S Protein Mutations and Their Effects
They found that there were 23 point mutations in the S gene that influenced the affinity and the stability of the S protein, 9 enhancing and 14 adversely affecting these properties.
They also looked at 1,150 variants in the S protein reported by the CDC and found that among 76 missense mutations in a single region, five enhanced its affinity binding, and only three increased the stability of the complex. Looking at the genome sequences that harbored these mutations, these were found to be close to the position of the SARS-bat and SARS-pangolin in the phylogenetic tree.
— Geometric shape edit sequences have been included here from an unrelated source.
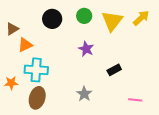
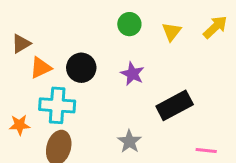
black circle: (52, 19) -> (81, 68), moved
yellow triangle: (112, 21) -> (172, 32), size x0.6
black rectangle: (114, 70) -> (175, 105), size x1.6

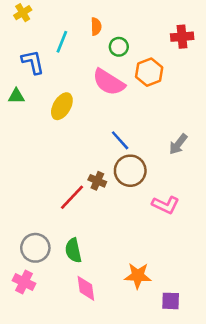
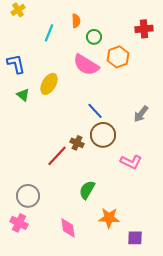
blue L-shape: (33, 62) -> (16, 64), moved
green triangle: (16, 96) -> (23, 95), moved, turned 40
green semicircle: (73, 250) -> (87, 190), moved, turned 42

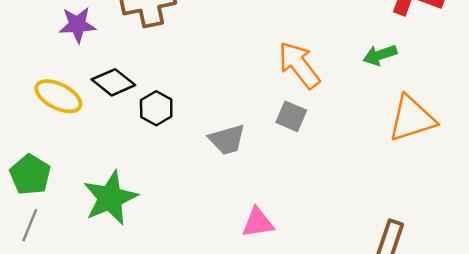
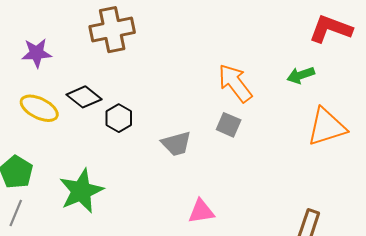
purple star: (77, 25) -> (37, 53), moved

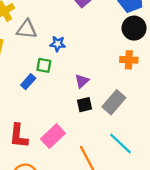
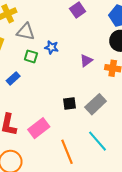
green square: (44, 65) -> (31, 56), moved
purple triangle: (82, 81) -> (86, 61), moved
blue rectangle: (28, 82) -> (13, 78), moved

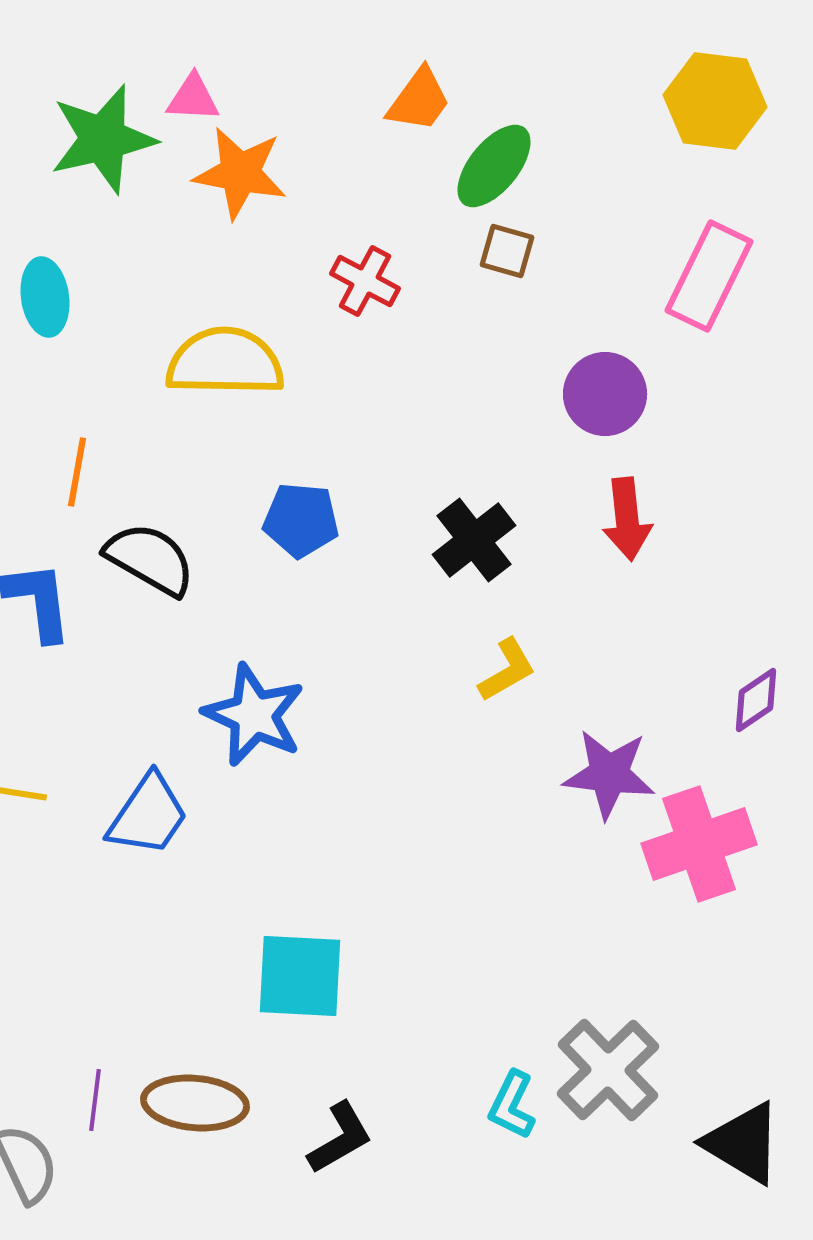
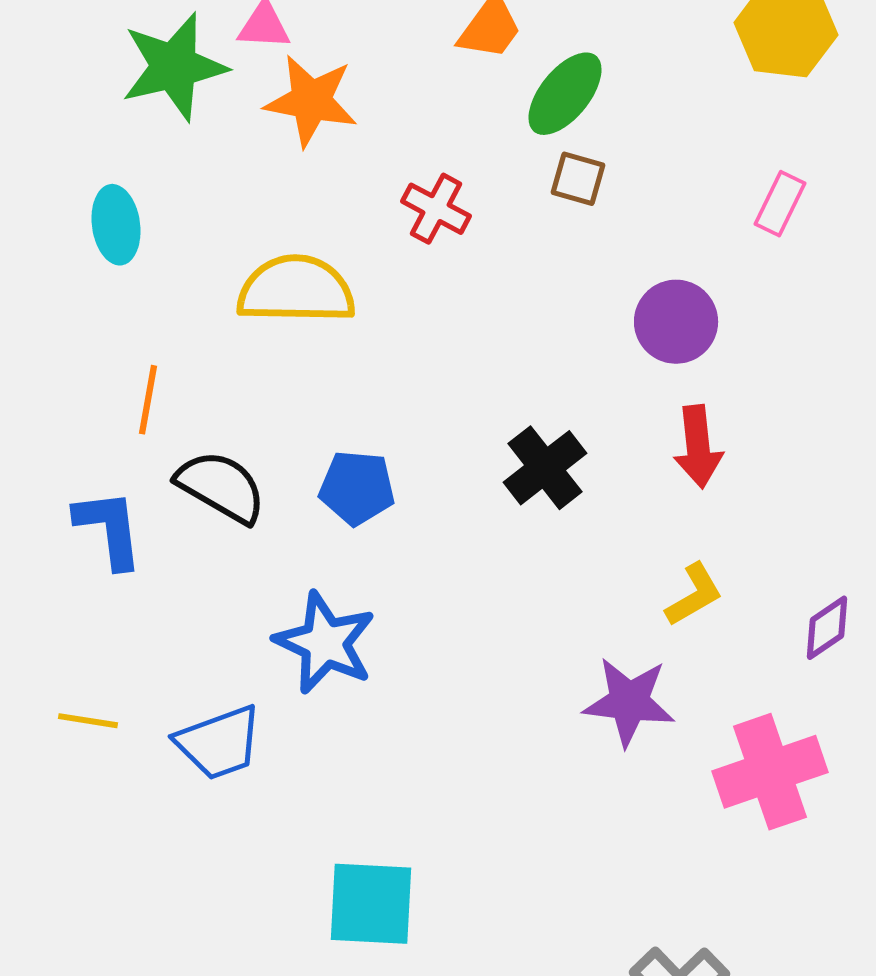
pink rectangle: (709, 276) -> (780, 204), size x0.6
blue pentagon: (301, 520) -> (357, 488), moved
yellow L-shape: (507, 670) -> (694, 595), moved
purple star: (609, 774) -> (629, 702), moved
blue trapezoid: (148, 815) -> (219, 743), turned 36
Earlier studies show that SARS-CoV-2 have higher affinity and viability than SARS-CoV in air and on surfaces, perhaps because the former could adapt to human spread better. The current findings confirm this with respect to the S protein.
Again, the finding that the SARS-CoV-2 S protein is most closely related to that of the horseshoe bat virus RaTG13, and then to the pangolin virus, agrees with earlier research, reinforcing the conclusion that the latter is unlikely to be the direct or only intermediate host of the virus. In fact, the insertion of the unique furin polybasic cleavage site insertion at the S1/S2 interface could have been acquired during passage through an unknown intermediate host.
The different variants of the spike protein observed in different countries suggest, on phylogenetic analysis, that the original infection could have occurred at multiple sites rather than only at Wuhan. The researchers caution that much more data is required to complete this direction of study, however.
Implications and Applications
They also found ACE2 variants, which, however, did not affect either affinity or stability. As a result, they suggest that “the mortality rate is also more likely to be related to medical and health conditions and the physical condition of patients” than to the ACE2 variant.
They conclude: “The analysis shared in this study would provide useful genetic information to track the mutations that occur in the spike protein of SARS-CoV-2 and prevent the recurrence of this epidemic, moreover, protect human beings from zoonotic coronavirus infection.”
bioRxiv publishes preliminary scientific reports that are not peer-reviewed and, therefore, should not be regarded as conclusive, guide clinical practice/health-related behavior, or treated as established information.